Recorded information: Begin

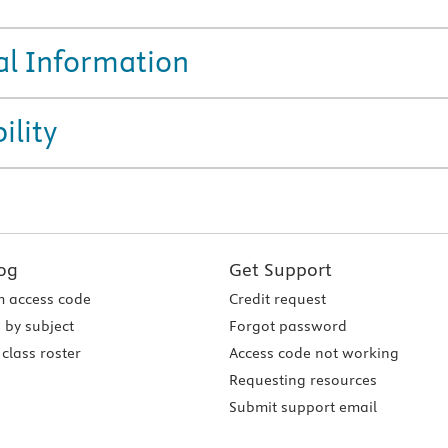
al Information
ility
og
Get Support
 access code
Credit request
 by subject
Forgot password
class roster
Access code not working
Requesting resources
Submit support email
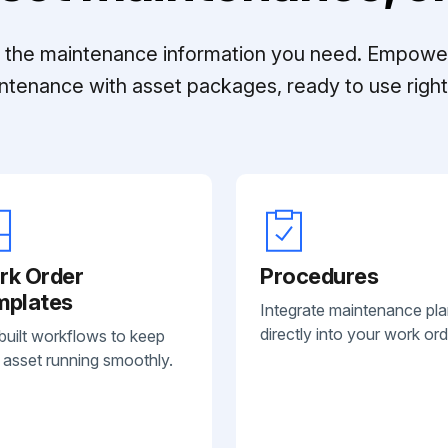
ll the maintenance information you need. Empowe
ntenance with asset packages, ready to use right 
rk Order
Procedures
mplates
Integrate maintenance pl
directly into your work ord
built workflows to keep
 asset running smoothly.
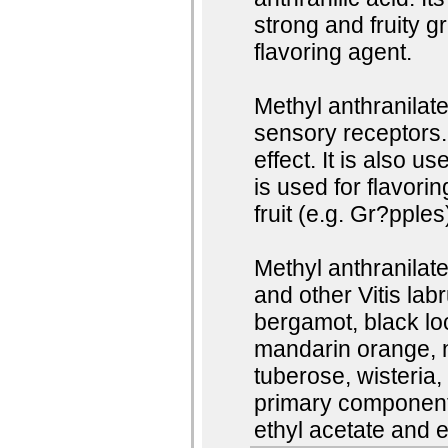
strong and fruity g
flavoring agent.
Methyl anthranilate 
sensory receptors.
effect. It is also us
is used for flavorin
fruit (e.g. Gr?pple
Methyl anthranilat
and other Vitis lab
bergamot, black lo
mandarin orange, ne
tuberose, wisteria,
primary component o
ethyl acetate and e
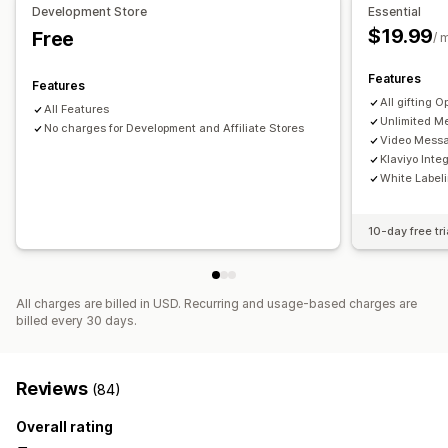
Development Store
Essential
$19.99
Free
Analytics
/ 
Recommendation performance
Features
Features
All gifting O
All Features
Unlimited Me
No charges for Development and Affiliate Stores
Video Mess
Klaviyo Inte
White Label
10-day free tri
All charges are billed in USD. Recurring and usage-based charges are
billed every 30 days.
Reviews
(84)
Overall rating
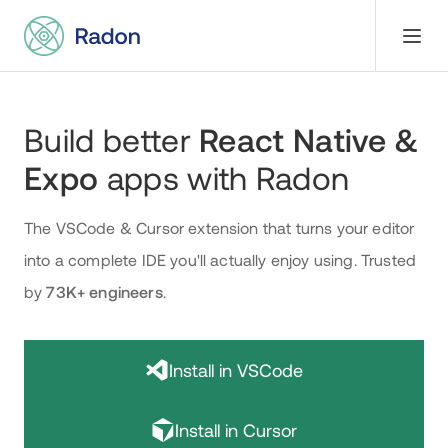
Build better
React Native &
Expo
apps with Radon
The VSCode & Cursor extension that turns your editor
into a complete IDE you'll actually enjoy using
.
Trusted
by
73K+
engineers
.
Install in VSCode
Install in Cursor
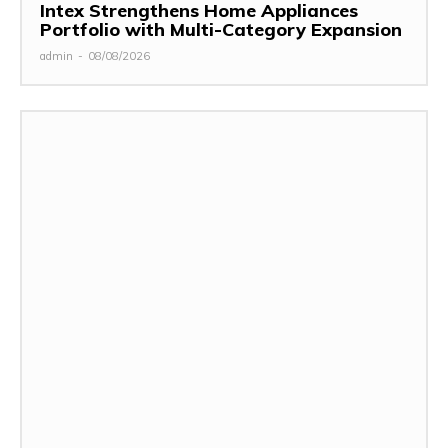
Intex Strengthens Home Appliances
Portfolio with Multi-Category Expansion
admin
-
08/08/2026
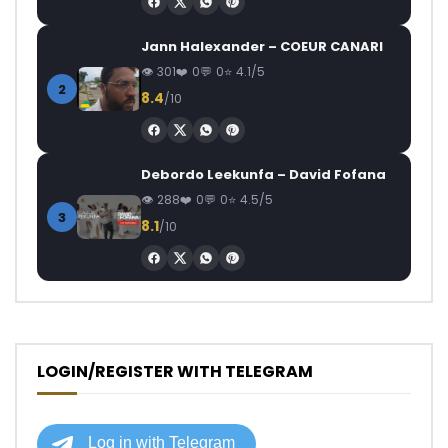
Jann Halexander – COEUR CANARI
301
0
0
4.1/5
2
8.4
/10
Debordo Leekunfa – David Fofana
288
0
0
4.5/5
3
8.1
/10
LOGIN/REGISTER WITH TELEGRAM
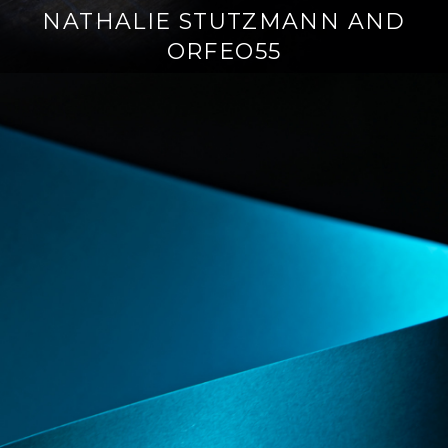
NATHALIE STUTZMANN AND
ORFEO55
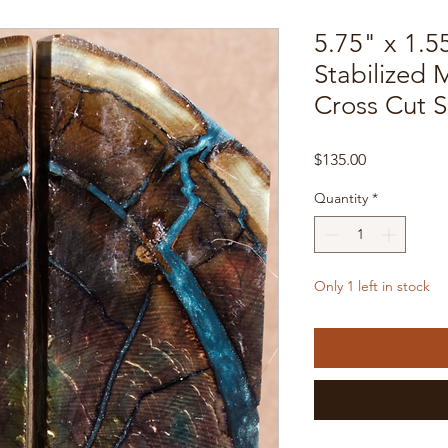
5.75" x 1.5
Stabilized
Cross Cut 
Price
$135.00
Quantity
*
Only 1 left in stock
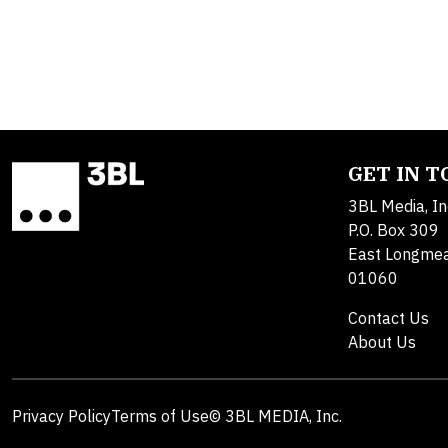
GET IN 
3BL Media, In
P.O. Box 309
East Longme
01060
Contact Us
About Us
Privacy Policy
Terms of Use
© 3BL MEDIA, Inc.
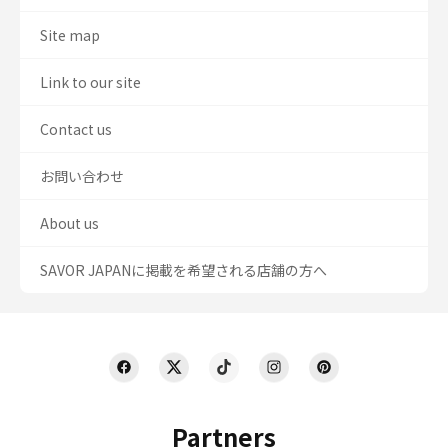
Site map
Link to our site
Contact us
お問い合わせ
About us
SAVOR JAPANに掲載を希望される店舗の方へ
Partners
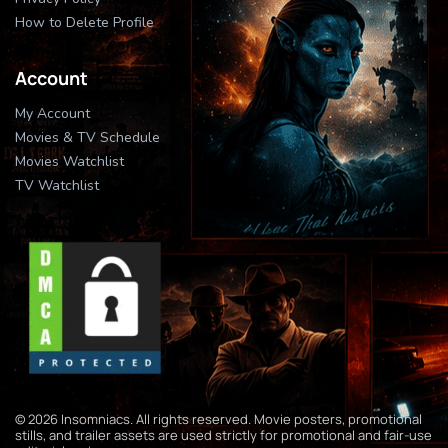
How to Delete Profile
Account
My Account
Movies & TV Schedule
Movies Watchlist
TV Watchlist
© 2026 Insomniacs. All rights reserved. Movie posters, promotional
stills, and trailer assets are used strictly for promotional and fair-use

Recorded information: End

### Task description
Only the lines from the first line of the entries through the line containing "All charges are" should be output, exactly as they are, without pictures.

### Output of the task
al Information
ility
og
Get Support
 access code
Credit request
 by subject
Forgot password
class roster
Access code not working
Requesting resources
Submit support email
ll the maintenance information you need. Empowe
ntenance with asset packages, ready to use right 
rk Order
Procedures
mplates
Integrate maintenance pl
directly into your work ord
built workflows to keep
 asset running smoothly.
strong and fruity g
flavoring agent.
Methyl anthranilate 
sensory receptors.
effect. It is also us
is used for flavorin
fruit (e.g. Gr?pple
Methyl anthranilat
and other Vitis lab
bergamot, black lo
mandarin orange, ne
tuberose, wisteria,
primary component o
ethyl acetate and e
Development Store
Essential
$19.99
Free
Analytics
/ 
Recommendation performance
Features
Features
All gifting O
All Features
Unlimited Me
No charges for Development and Affiliate Stores
Video Mess
Klaviyo Inte
White Label
10-day free tri
All charges are billed in USD. Recurring and usage-based charges are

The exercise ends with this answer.